Stabilité des cours au Square Port-Saïd
Actuellement, les transactions se stabilisent autour de valeurs fixes. Le billet de 100 euros s’échange à 28 100 dinars algériens à la vente. Pour l’achat, les cambistes reprennent le même billet contre 27 800 dinars algériens. Ce calme plat succède à une période de forte agitation. En effet, le marché noir avait enregistré trois hausses consécutives durant la semaine précédente, poussant la monnaie unique vers des sommets.
L’impact de la grève des transporteurs sur les devises
Ce gel des cotations ne doit rien au hasard. Il s’explique principalement par la persistance de l’incertitude économique. Le pays sort tout juste d’une semaine de grève intense qui a paralysé le transport public de voyageurs et de marchandises.
Cette perturbation majeure a freiné les échanges commerciaux à travers le territoire national.

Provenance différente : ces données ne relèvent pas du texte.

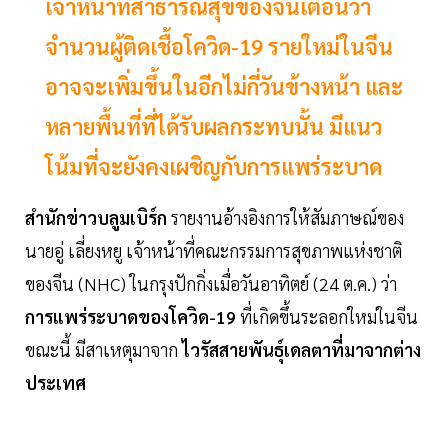
เจ้าหน้าที่สาธารณสุขของจีนเตือนว่า
จำนวนผู้ติดเชื้อโควิด-19 รายใหม่ในจีน
อาจจะเพิ่มขึ้นในอีกไม่กี่วันข้างหน้า และ
หลายพื้นที่ที่ได้รับผลกระทบนั้น มีแนว
โน้มที่จะยังคงเผชิญกับการแพร่ระบาด
สำนักข่าวบลูมเบิร์ก
รายงานอ้างอิงการให้สัมภาษณ์ของ
นายอู่ เลี่ยงหยู เจ้าหน้าที่คณะกรรมการสุขภาพแห่งชาติ
ของจีน (NHC) ในกรุงปักกิ่งเมื่อวันอาทิตย์ (24 ต.ค.) ว่า
การแพร่ระบาดของโควิด-19
ที่เกิดขึ้นระลอกใหม่ในจีน
ขณะนี้ มีสาเหตุมาจาก
ไวรัสสายพันธุ์เดลตาที่มาจากต่าง
ประเทศ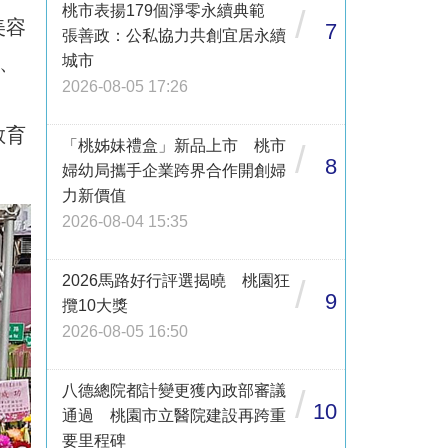
桃市表揚179個淨零永續典範
/
美容
7
張善政：公私協力共創宜居永續
、
城市
2026-08-05 17:26
教育
「桃姊妹禮盒」新品上市 桃市
/
8
婦幼局攜手企業跨界合作開創婦
力新價值
2026-08-04 15:35
2026馬路好行評選揭曉 桃園狂
/
9
攬10大獎
2026-08-05 16:50
八德總院都計變更獲內政部審議
/
10
通過 桃園市立醫院建設再跨重
要里程碑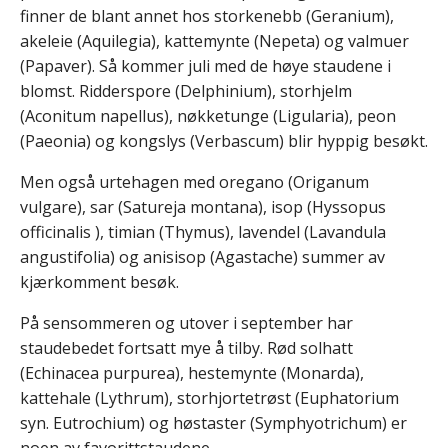
finner de blant annet hos storkenebb (Geranium),
akeleie (Aquilegia), kattemynte (Nepeta) og valmuer
(Papaver). Så kommer juli med de høye staudene i
blomst. Ridderspore (Delphinium), storhjelm
(Aconitum napellus), nøkketunge (Ligularia), peon
(Paeonia) og kongslys (Verbascum) blir hyppig besøkt.
Men også urtehagen med oregano (Origanum
vulgare), sar (Satureja montana), isop (Hyssopus
officinalis ), timian (Thymus), lavendel (Lavandula
angustifolia) og anisisop (Agastache) summer av
kjærkomment besøk.
På sensommeren og utover i september har
staudebedet fortsatt mye å tilby. Rød solhatt
(Echinacea purpurea), hestemynte (Monarda),
kattehale (Lythrum), storhjortetrøst (Euphatorium
syn. Eutrochium) og høstaster (Symphyotrichum) er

Par ricochet, la demande et l’offre de devises étrangères ont chuté. Les opérateurs économiques, privés de moyens de transport pour leurs marchandises, ont réduit leurs transactions, entraînant une baisse d’activité sur le marché parallèle.
Des perspectives liées à la reprise du transport
L’avenir immédiat du taux de change dépend désormais de la fluidité du trafic. « La reprise de l’activité du transport ce dimanche pourrait influencer le marché dès demain », confie un cambiste exerçant dans la wilaya de Bejaia. Selon ce professionnel, le retour des camions et des voyageurs sur les routes pourrait relancer les besoins en devises.
Cependant, le sens de cette influence reste incertain. Une forte reprise pourrait soit doper la demande et faire grimper l’euro, soit stabiliser le marché si l’offre suit le rythme. Les observateurs scrutent donc de près l’évolution de la situation sociale pour anticiper les prochains mouvements du Square.